I wanted to present this case to highlight what it typically might look like for someone with Hashimoto’s. For most patients, it’s not going to be a quick, easy, three-month gut healing protocol and you’re good to go. Most patients with autoimmune disease, when you start working with a functional medicine provider, unless it’s just started and it’s very easy to turn around, but it definitely takes time. And I will tell you on average to get where you really need to go, it’s a year or two of really kind of work in the plan and protocol. Again, unless it just happened to you and it’s a very obvious one or two things that have contributed to your autoimmune disease turning on, and we can turn that around very quickly.
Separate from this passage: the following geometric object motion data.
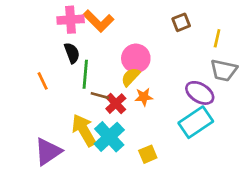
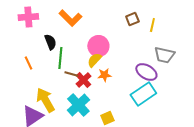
pink cross: (71, 20) -> (28, 17), moved
yellow line: (217, 38) -> (152, 25), moved
yellow arrow: (84, 130) -> (45, 100), moved

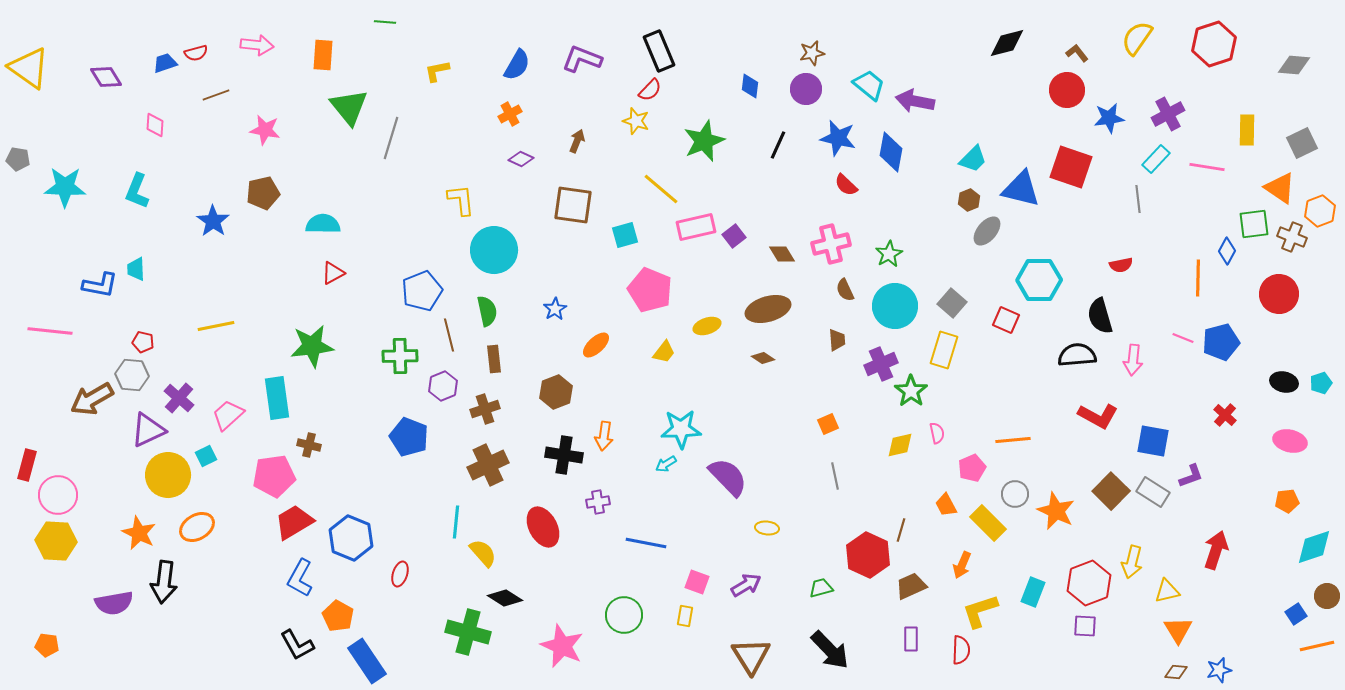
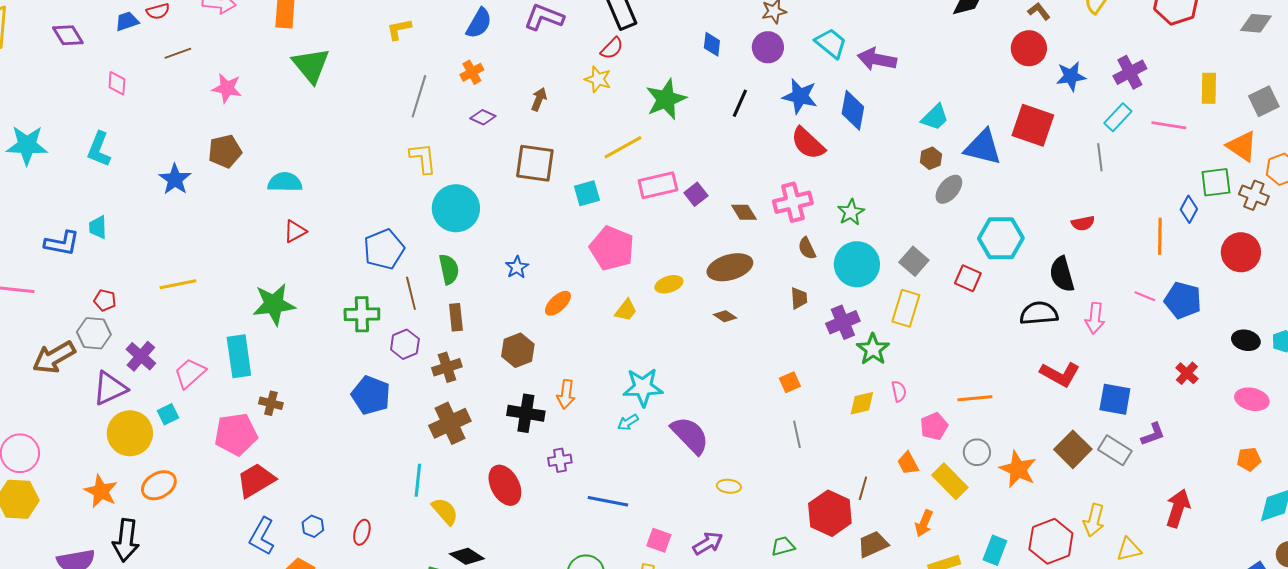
gray line: (391, 138) -> (419, 96), moved
red semicircle: (846, 185) -> (808, 143), size x1.5
yellow line: (661, 189) -> (623, 147), turned -69
blue pentagon: (1221, 342) -> (1183, 300), turned 30
blue hexagon: (351, 538) -> (313, 526), moved, size x0.5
I actually have seen many of those cases in this practice where patients have low level thyroid antibodies and we’re able to nip it in the bud and they never come back, which is amazing. That’s like the best case scenario.

But for patients that have had Hashimoto’s for a long time, just like this patient, before even coming to see me, it doesn’t mean you can’t do nothing. Look, we got antibodies down from about 3,000 to hanging out around 150-ish. That’s pretty great. That’s a huge reduction in antibodies. So there’s always some headway to be made. It just depends on who you are and how long you’ve had your autoimmune disease going on and what other factors you have, but it is possible to make a difference with functional medicine.

This is Dr. Emily Parke with your Functional Health Minute.